Resilience is also key an individual level, and people are learning to prepare in different ways for storm events that are becoming more common. As an example, Paul cites inflatable cofferdams that can be placed around an entire home to protect against rising waters. He says that “everyone is realizing that this is not an aberration. It’s not a 100-year or 500-year thing. It’s something that happens [regularly], and you’d better be ready.”

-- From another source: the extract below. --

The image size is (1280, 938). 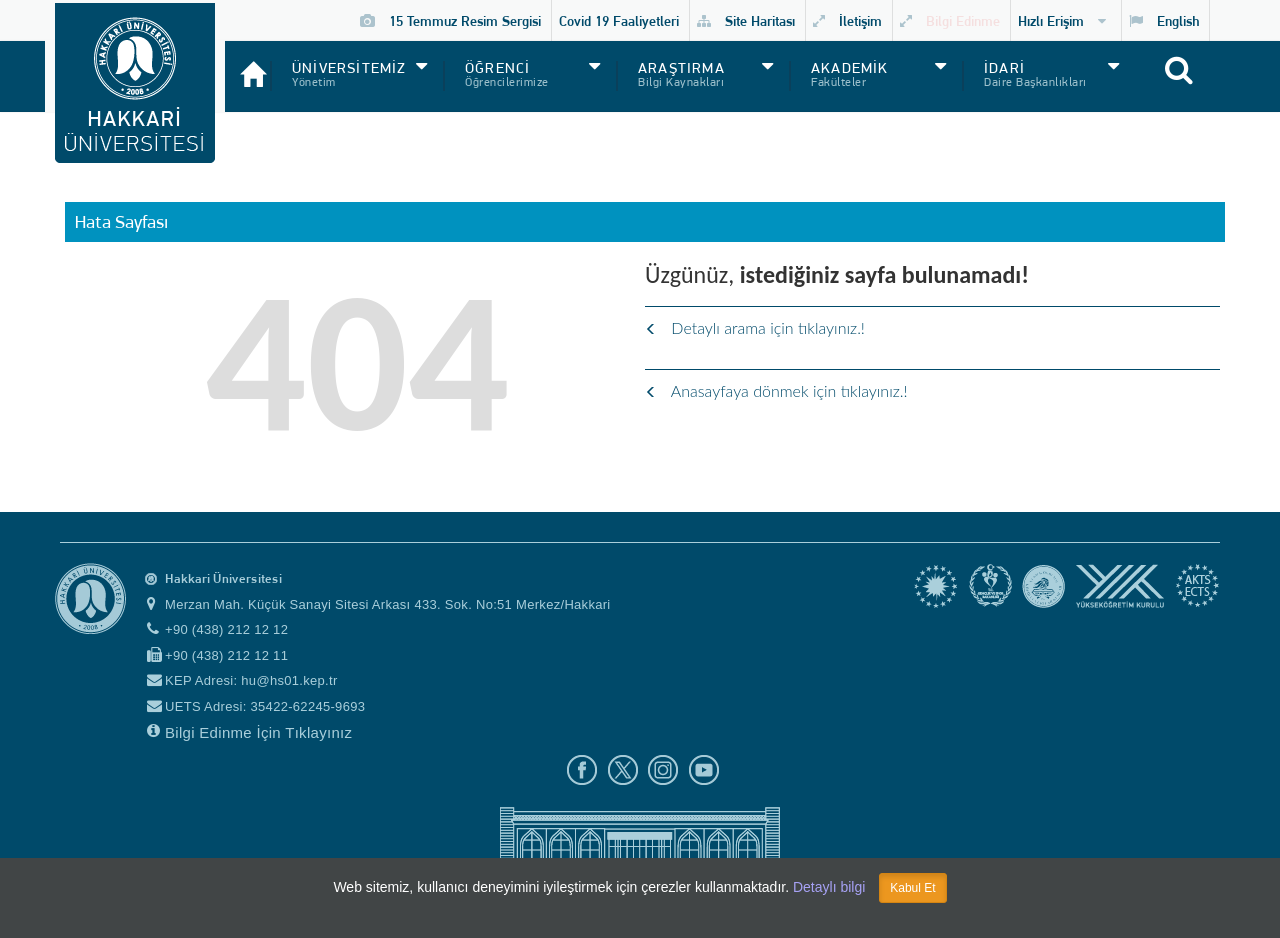 What do you see at coordinates (850, 68) in the screenshot?
I see `AKADEMİK [button]` at bounding box center [850, 68].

A Texas Approach to Electric Cars and Water Innovation
Texas has a quirky and independent approach to driving change, generally driven by economic rather than environmental concerns. “We have a weird way of getting around to solving problems here in Texas,” Paul observes, “but it sort-of works.”
Electric Cars and the Merit Order of Fuel
Paul has friends who are “die-hard hydrocarbon guys” yet who have fallen in love with their electric motorcycles. Internal combustion engines aren’t going away, but as with electricity the merit order of different fuel types is getting more complicated. “You need nuclear baseload because it’s carbon-free and always on, you probably need a little coal, you need a lot of storage, and wind is doing a heck of a job in Texas and solar is growing fast.” Paul sees that more complex merit order as a positive result for both the electric grid and vehicles.
Water Innovation in Fracking
One issue resulting from the energy industry also affects our water supply. The dirty water resulting from the fracking process is currently injected back into the ground in saltwater disposal wells (SWD). “In a state that tends to be drought-prone,” Paul says, “to foul a lot of water and then to get rid of it by cramming it back into the earth through a saltwater disposal process – that’s rapidly becoming an unacceptable solution.” He says that the solution is simple, because we already know how to clean up water. “You can take to an EPA drinking-water standard and just drop it on the ground.” In addition to recharging the aquifer, it will avoid the seismic issues of SWD and reduce trucks on the highways.
Thus, one simple solution has environmental, economic, and quality of life benefits. Even better, the water clarification process could be powered with an efficient renewable energy source. Paul asks, “How cool would that be if you had a wind turbine or a solar array with a battery that was able to create some distillation capacity or reverse osmosis process to clean the water?”